A jury convicted Randeep Mann in February 2011 of conspiring to use a weapon of mass destruction in the attack on Dr. Trent Pierce. His attorneys appealed his life sentence, arguing there wasn’t enough evidence to convict.
The 8th U.S. Circuit Court of Appeals affirmed Mann’s conviction but said that Mann shouldn’t have received a sentencing enhancement based on allegations that he ordered the assault of an inmate. The panel said the allegation was never brought up in court and was improperly referenced in a pre-sentencing report.

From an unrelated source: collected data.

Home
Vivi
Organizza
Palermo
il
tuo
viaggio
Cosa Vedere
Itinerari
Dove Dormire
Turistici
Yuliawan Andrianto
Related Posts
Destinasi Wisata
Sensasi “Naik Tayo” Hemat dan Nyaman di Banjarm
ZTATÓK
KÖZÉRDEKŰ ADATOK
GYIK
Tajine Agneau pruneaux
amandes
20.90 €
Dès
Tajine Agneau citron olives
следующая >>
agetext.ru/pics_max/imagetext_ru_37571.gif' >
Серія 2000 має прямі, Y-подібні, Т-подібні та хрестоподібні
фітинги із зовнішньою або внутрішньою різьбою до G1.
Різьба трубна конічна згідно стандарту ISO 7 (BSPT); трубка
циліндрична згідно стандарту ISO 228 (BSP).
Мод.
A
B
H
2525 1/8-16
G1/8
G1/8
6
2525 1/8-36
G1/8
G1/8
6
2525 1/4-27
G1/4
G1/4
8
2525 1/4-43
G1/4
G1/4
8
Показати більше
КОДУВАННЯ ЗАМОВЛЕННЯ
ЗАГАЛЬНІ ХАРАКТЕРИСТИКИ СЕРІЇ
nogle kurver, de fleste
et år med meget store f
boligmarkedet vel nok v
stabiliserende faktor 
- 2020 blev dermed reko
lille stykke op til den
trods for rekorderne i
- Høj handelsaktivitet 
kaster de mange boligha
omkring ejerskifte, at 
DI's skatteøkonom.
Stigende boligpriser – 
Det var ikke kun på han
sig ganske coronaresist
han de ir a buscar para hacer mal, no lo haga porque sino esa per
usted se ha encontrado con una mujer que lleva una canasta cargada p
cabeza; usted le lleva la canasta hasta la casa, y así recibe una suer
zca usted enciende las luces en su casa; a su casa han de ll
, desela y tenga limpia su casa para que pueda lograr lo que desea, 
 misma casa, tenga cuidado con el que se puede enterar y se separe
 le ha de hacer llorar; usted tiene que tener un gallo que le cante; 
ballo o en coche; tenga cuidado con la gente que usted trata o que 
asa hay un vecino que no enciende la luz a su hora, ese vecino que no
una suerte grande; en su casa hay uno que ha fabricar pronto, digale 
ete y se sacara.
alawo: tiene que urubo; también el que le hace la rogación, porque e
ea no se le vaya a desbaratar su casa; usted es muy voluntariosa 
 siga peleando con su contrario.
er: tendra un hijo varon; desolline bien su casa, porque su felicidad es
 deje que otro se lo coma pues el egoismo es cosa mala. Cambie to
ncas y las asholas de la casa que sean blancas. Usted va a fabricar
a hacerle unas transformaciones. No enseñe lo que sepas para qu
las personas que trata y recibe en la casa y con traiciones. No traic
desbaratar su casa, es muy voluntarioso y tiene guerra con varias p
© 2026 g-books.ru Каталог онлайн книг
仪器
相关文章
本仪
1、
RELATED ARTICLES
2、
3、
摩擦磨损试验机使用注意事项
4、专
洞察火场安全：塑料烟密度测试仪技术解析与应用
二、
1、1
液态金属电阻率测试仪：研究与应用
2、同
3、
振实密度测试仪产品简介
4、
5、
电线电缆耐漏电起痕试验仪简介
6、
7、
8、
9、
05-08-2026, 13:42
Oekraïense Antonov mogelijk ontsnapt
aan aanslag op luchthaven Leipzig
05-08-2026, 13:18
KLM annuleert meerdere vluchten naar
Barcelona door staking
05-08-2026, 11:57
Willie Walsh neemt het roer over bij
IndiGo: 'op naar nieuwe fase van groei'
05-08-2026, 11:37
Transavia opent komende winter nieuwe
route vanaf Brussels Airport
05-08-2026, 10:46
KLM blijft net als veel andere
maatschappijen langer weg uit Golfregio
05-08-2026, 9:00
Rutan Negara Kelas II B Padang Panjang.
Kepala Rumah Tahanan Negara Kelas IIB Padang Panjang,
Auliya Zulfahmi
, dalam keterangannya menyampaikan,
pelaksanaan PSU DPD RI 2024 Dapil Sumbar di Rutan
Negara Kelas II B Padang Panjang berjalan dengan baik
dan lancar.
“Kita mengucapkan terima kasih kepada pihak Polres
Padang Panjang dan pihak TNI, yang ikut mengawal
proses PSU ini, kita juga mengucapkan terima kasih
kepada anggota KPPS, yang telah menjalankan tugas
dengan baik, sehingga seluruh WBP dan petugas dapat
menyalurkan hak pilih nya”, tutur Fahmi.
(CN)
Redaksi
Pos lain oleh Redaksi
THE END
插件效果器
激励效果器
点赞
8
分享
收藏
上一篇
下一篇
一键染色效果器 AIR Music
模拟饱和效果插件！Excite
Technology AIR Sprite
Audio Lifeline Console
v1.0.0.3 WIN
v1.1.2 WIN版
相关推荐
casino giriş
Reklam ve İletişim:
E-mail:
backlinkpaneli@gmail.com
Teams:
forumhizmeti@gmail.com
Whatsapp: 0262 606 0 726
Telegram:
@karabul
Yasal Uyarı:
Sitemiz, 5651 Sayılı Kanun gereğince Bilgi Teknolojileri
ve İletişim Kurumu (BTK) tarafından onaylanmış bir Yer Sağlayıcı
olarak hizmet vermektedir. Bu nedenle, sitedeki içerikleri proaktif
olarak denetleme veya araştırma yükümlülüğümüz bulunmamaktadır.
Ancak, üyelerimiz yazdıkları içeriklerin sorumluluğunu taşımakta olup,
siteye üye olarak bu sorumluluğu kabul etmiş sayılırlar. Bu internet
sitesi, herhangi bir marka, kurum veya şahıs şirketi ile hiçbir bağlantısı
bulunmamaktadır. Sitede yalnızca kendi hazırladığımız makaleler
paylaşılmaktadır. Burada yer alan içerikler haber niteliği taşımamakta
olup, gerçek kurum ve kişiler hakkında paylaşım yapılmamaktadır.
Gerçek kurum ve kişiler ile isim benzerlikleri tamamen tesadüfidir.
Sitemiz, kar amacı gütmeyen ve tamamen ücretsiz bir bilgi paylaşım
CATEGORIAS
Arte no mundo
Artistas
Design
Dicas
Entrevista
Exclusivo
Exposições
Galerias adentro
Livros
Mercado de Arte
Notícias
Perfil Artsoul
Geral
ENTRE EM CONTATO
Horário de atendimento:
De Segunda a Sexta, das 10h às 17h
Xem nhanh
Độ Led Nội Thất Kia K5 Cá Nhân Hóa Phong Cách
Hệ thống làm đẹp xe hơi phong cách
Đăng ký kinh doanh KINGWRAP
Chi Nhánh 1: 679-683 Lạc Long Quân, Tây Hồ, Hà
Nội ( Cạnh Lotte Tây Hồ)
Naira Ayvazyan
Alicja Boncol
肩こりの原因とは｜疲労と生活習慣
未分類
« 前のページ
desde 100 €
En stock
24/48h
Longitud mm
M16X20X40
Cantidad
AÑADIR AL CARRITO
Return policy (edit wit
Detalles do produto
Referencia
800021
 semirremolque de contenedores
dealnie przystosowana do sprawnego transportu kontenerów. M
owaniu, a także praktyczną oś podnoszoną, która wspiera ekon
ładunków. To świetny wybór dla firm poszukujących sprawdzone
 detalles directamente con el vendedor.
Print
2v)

The court also ordered that one of Mann’s two weapons convictions be tossed, finding they amounted to double jeopardy.
Mann, who ran a pain clinic in Russellville, had his license to prescribe narcotics suspended by the Arkansas State Medical Board after several of his patients suffered fatal overdoses. Jurors in the criminal case found him responsible for the 2009 bombing outside the home of Dr. Trent Pierce, the board chairman, who prosecutors said Mann targeted in retaliation for the board’s decision.
In April 2012 Mann lost a lawsuit in a wrongful death case and was ordered to pay $300,000 to family members of a former patient who died.
Mann was sued on behalf of the estate of Robin Dee Woodall. The lawsuit alleged that Mann prescribed Woodall at least 10 different medications before she died in 2003. An autopsy report showed she died of multiple drug intoxication, according to the lawsuit, which sought more than $75,000.
Attorneys for Woodall’s estate pointed to incidents in 2003 and 2006 when Mann was sanctioned by the medical board for violating the state’s medical practices law.
Mann was sentenced to life in prison after he was convicted of a weapon of mass destruction count and other charges. Investigators said they found nearly 100 grenades and a cache of machine guns at or near Mann’s home, though almost all of the firearms were legally registered.